Mais uma noite a dormir com o coração nas mãos entre telefonemas para repetir orientações, e absorver toda a informação que me ajudasse a salvar a vida a esta mulher... Seria tão fácil pensar que é “apenas” mais uma a morrer no meio de África e dormir descansado... Mas o que me leva a atravessar continentes e oceanos é a vontade de fazer por todos o que gostaria que fizessem por mim e pelos meus...

Dormi muito mal... e muito mal continua a doente. Sem grandes intercorrências, mas já era tempo de estar a melhorar... Os meus fusíveis científicos já não escondem a incompreensão. Do ponto de vista hemodinâmico sem grandes novidades, continua a precisar da adrenalina para ter uma tensão arterial e uma diurese aceitáveis... e está practicamente em coma... Começo a pensar se não há aqui um diagnóstico que me está a escapar... E à primeira vez que tem uma hipoglicemia, tocam-se sinos na minha cabeça: “É o Fígado!”... Volto a estudar mais a fundo alguns documentos orientados por esta pista nova... Sendo ou não verdade o meu raciocínio até agora, pois teve provavelmente uma Pré-Eclâmpsia, terá provavelmente um Fígado Gordo da Gravidez, uma doença muito rara (que eu nunca tinha visto) que pode complicar o final da gravidez... com encefalopatia, icterícia e hipoglicemias... A ciência na minha cabeça ajusta-se à nova leitura, embora não haja nenhum tratamento específico, a não ser o transplante hepático nos casos mais graves... e que para nós era tão possível como viajar até ao sol.

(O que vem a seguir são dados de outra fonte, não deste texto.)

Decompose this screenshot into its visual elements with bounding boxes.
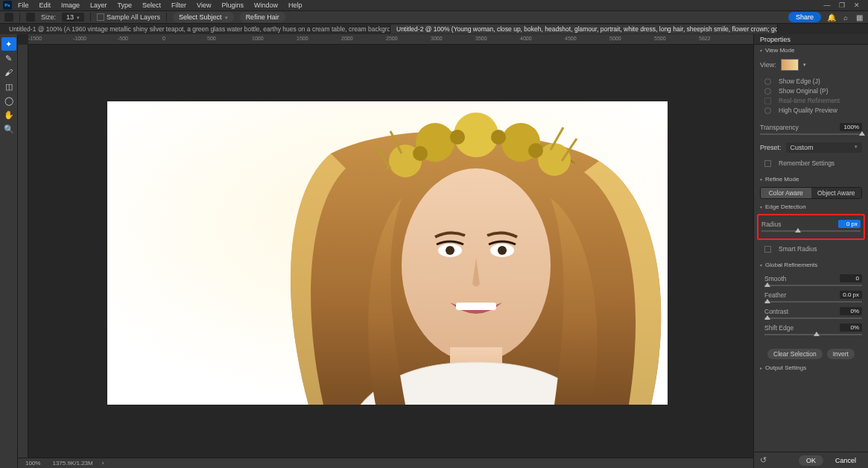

Entre outras doentes que vamos operando, estou com a Brigitte a toda a hora, fazendo questão de tudo explicar e re-explicar... pelo interesse em salvar a vida à Brigitte, e pela vontade de deixar um legado de formação e conhecimento in loco, que será sempre a grande solução para as disparidades do nosso mundo, o ensino! Vamos corrigindo as hipoglicemias, gerindo a perfusão de adrenalina e até tentando alimentá-la por uma sonda naso-gástrica tendo em conta que ela está em estado comatoso.

Vou para casa com a mesma preocupação e muitas perguntas por responder... Vários telefonemas até ir dormir... Nada de novo.

O passar dos dias, já vai fazer 72 horas, leva a uma diminuição do stress por habituação... E entro no hospital com mais calma para reavaliar a Brigitte... Mas levo uma grande chapada da primeira pessoa que encontro: “A Brigitte morreu!”... Fúria, revolta, incompreensão... Porquê? Como? Porque não me ligaram? Não sei até hoje o que realmente a levou à morte em última análise, mas vamos assumir que foi a natureza que a matou, sem fugir nem um centímetro à minha total responsabilidade... Não sei o que poderia ter feito melhor...

Eu queria voltar para casa e poder olhar para o espelho e dizer: “comigo elas não morrem!”... mas não é verdade!

Desculpa Brigitte, as mulheres ainda morrerem no parto! Desculpa o mundo (ainda) não querer saber que morram milhares de mulheres durante o parto todos os dias, pintando a sangue um rasto de sofrimento inimaginável nos filhos que crescem sem as mães...

Desculpa Brigitte, a vida não ter o mesmo valor aqui e aí! Desculpa por os teus filhos terem de viver sem mãe! Desculpa por não veres os teus filhos a crescer. Desculpa.